Because I *should* be embarrassed about being a whore, I *should* be disgusted about “giving my body away.” I *should* want to “save” myself for whoever and what the fuck ever. Those are things that I’m supposed to want …I am supposed to want the things the men of the world want for me. You don’t realize how much you’ve internalized patriarchy until you’re faced with your father and for that I am grateful he was never around. Because I was able to go most of my life without being consumed with that direct anxiety around what a man would think, what *the* man would think. I was not stunted by patriarchy living in my home and monitoring my every move. Men in the home? I don’t know her. I cringe to imagine how fathers’ rules live within our mothers and queer uncles; even when dads are not around, we damn near can’t escape it.
But him being absent also meant I did not build a muscle to stiff the “most important” man – I can rebel against bosses, peers, men on the street, my middle school principal, and neighbors but …that *one* man? I need practice. I need practice planting my feet, being firm and screaming “fuck you” to the person who is positioned as the head of household. The one who give permission to marry. The one with the loaded shotgun when “boys come around.” The almighty father.

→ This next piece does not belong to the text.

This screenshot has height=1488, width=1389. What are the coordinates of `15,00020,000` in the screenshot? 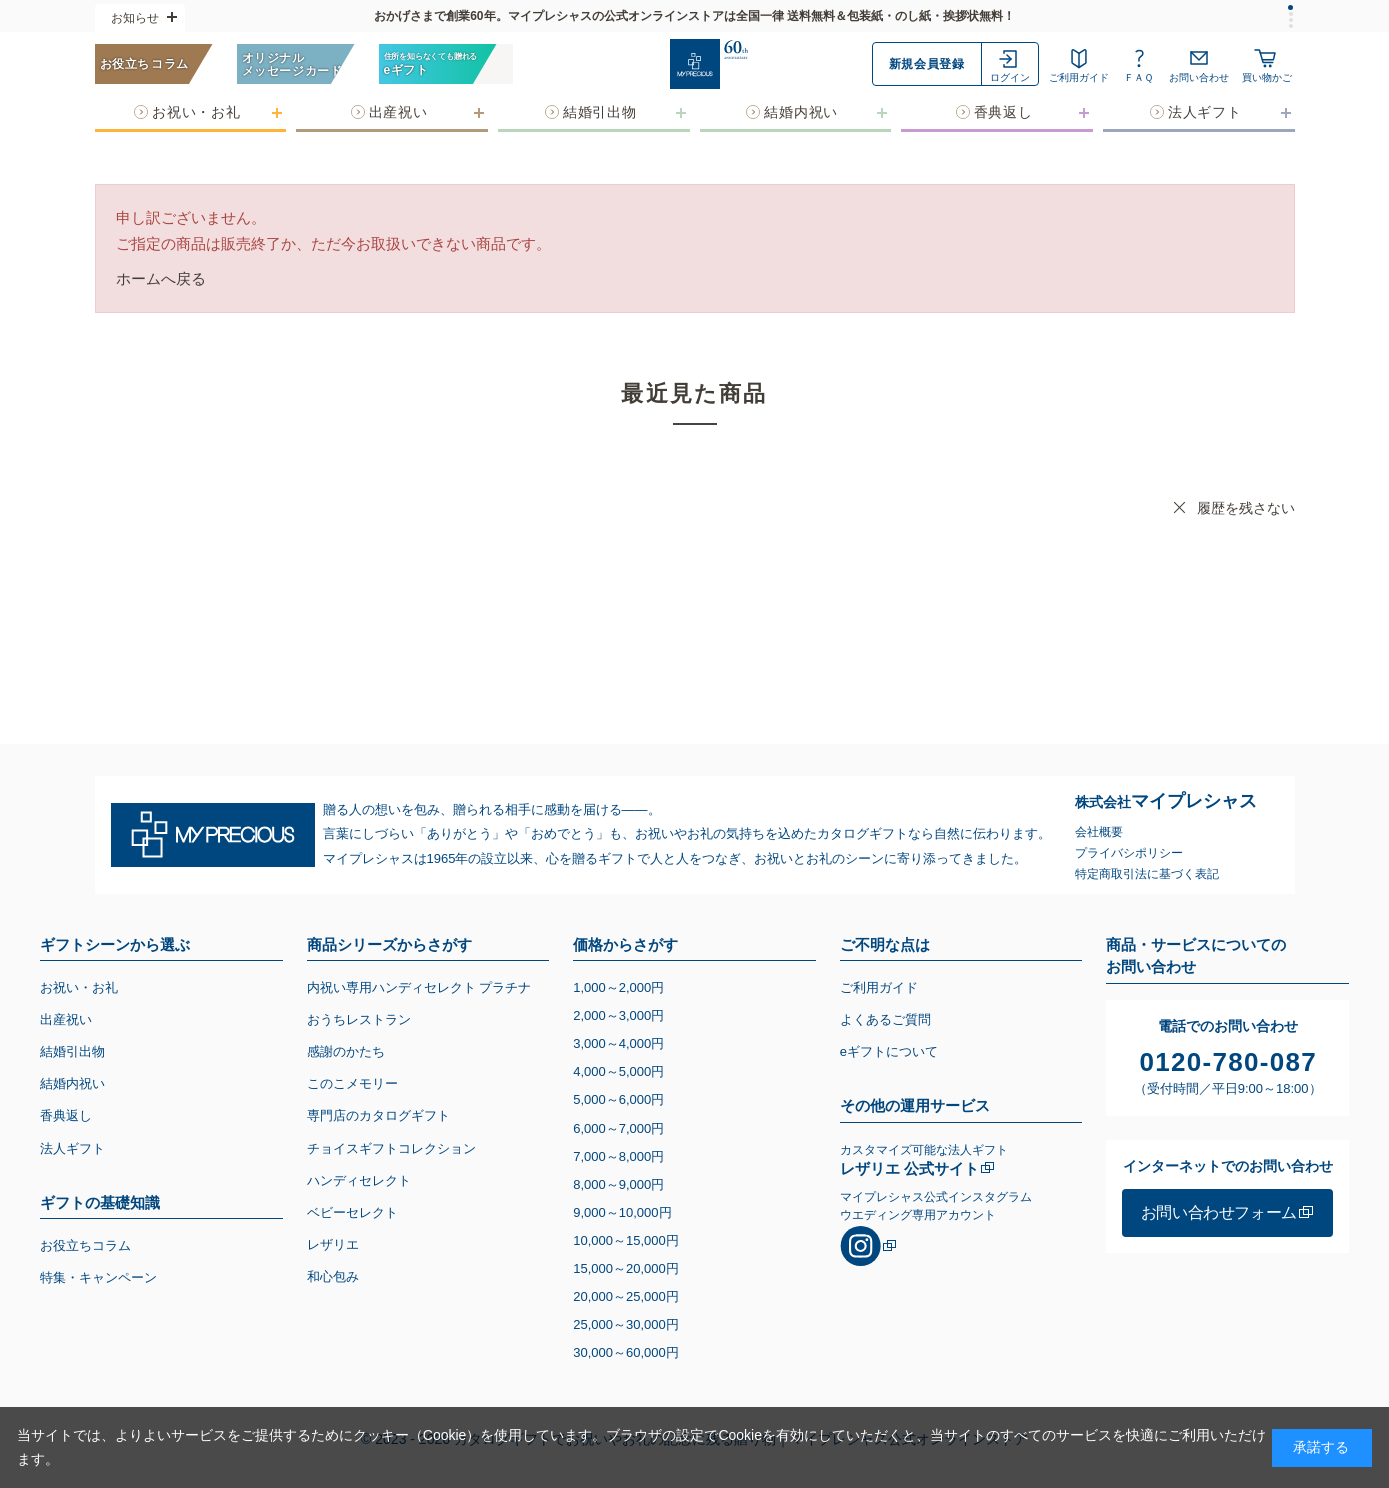 It's located at (626, 1268).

Fathers are a terrifying concept. Destroy them and the fear they pass on.
Even dads who aren’t actively scary, the loving ones, soft and kind: how have they impacted you? What of his do you carry? And if not his, dads in general. How have dads informed your relationship with your body, your idea of work/productivity, what contributing to a relationship looks like, what’s expected of you in certain settings or even how to pick and choose your words to not be too loud or too bold? These are imprints of fathers and we all have them, even if our fathers are kind and funny, even if we don’t have fathers at all. Patriarchy doesn’t skip a generation because your dad did the dishes, held you when you were sad or loved your mother with all his heart.
Who would you be without patriarchy as a personality trait?
This goes beyond jogging at night and wearing what you want, patriarchy is so embedded into our entire understanding of ourselves. It shapes who we think we ought to be and how we show up in any given space. Pondering this question requires a level of imagination perhaps we can’t even access. Because even our dreams and subconscious know the rules.
I don’t know what I need to create that version of myself in this world to plainly say, without fear and with pride, who I am to my father. We aren’t given the luxury of being individuals when patriarchy lives within our family tree. So, the best I can do is remind myself that my daddy issues aren’t mine at all, they are his to hold. And I can choose to believe that my identity is more important than an “ideal” version of myself created by men.
Update: I told my dad I was a sex worker. It was not without fear, but I allowed my fear and pride to co-exist and the words did leave my mouth, even though I struggled to say them. He was more uncomfortable than me and, with less tolerance for unpleasant emotions, the conversation ended abruptly with a swift change in topic. And so, life continues.